In plain terms = upstream is building compute at full speed, but the enterprises meant to pay for it are shifting from "keep investing" to "wait and see" — money is going out, but the revenue loop hasn't closed.
02

What is the price action signaling?

Microsoft has broken below the "888-day" moving average — a long-cycle indicator Zheshang uses to verify industrial trends. Netflix broke it on June 23; Oracle is testing it now.
This means → multiple flagship AI-application stocks approaching or losing the same long-term support at the same time is not a single-name issue. It is a market-level signal that the "end demand → compute procurement → hardware earnings" chain is still in calibration, not yet running smoothly.
03

Where is the cloud capex money coming from?
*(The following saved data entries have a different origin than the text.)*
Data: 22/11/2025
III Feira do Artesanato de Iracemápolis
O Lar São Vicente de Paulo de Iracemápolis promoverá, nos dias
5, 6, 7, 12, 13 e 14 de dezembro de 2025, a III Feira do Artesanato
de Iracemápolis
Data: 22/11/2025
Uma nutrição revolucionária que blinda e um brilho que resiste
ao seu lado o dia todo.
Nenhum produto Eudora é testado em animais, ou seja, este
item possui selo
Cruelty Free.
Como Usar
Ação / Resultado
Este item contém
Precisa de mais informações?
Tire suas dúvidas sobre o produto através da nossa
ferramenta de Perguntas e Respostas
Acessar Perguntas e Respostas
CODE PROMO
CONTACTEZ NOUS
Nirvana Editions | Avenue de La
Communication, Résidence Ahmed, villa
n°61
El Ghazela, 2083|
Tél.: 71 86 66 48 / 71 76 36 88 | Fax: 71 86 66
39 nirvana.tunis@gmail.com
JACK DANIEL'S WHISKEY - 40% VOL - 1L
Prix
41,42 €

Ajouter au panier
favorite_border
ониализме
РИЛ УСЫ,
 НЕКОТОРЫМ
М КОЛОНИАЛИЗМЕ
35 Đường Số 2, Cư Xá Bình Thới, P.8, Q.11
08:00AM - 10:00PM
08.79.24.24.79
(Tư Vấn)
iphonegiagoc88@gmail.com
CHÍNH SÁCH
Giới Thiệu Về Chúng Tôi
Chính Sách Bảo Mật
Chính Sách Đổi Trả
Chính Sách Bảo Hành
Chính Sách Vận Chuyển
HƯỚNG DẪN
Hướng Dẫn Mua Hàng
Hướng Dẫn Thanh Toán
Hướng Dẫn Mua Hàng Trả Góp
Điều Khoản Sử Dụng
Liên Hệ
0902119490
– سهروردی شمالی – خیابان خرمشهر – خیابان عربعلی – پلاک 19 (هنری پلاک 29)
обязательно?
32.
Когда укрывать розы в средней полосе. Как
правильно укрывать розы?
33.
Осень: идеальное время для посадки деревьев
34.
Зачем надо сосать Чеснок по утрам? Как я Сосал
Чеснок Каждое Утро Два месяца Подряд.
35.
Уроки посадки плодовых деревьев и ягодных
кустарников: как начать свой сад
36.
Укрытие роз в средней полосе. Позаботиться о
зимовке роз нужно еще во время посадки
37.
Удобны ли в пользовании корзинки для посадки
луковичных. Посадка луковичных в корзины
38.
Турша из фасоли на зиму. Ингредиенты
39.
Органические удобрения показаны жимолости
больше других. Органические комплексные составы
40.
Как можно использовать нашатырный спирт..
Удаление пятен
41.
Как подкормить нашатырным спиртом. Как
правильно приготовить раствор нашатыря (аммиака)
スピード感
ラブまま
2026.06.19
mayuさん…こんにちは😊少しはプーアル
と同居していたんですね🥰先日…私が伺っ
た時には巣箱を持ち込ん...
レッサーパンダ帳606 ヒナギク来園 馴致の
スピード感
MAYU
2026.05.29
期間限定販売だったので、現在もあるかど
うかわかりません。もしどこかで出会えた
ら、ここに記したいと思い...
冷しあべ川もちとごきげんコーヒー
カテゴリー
Microsoft's Q4 2025 capex hit 637.54% of free cash flow. Amazon's Q1 2026 figure reached 3,587.91%. In plain terms = for every dollar of free cash flow generated, these companies are spending multiples — sometimes dozens of times more — on data centers, funded almost entirely by external financing.
This reflects a deeper risk: cloud capex has decoupled from operating profit. If financing conditions tighten or downstream returns disappoint, the expansion pace could brake hard.
04

Can upstream hardware hold up?

Nvidia's data-center revenue surged from $2.048 billion in Q1 2022 to $193.737 billion in Q4 2026 — financial fundamentals remain strong.
But the trading picture is splitting: Nvidia, Broadcom, and Lumentum's 20-day moving averages have turned down, while Applied Materials, Micron, and SanDisk's are still rising. This means → capital within the hardware sector is narrowing its focus, no longer chasing all compute names indiscriminately.
05

Is the macro backdrop helping or hurting?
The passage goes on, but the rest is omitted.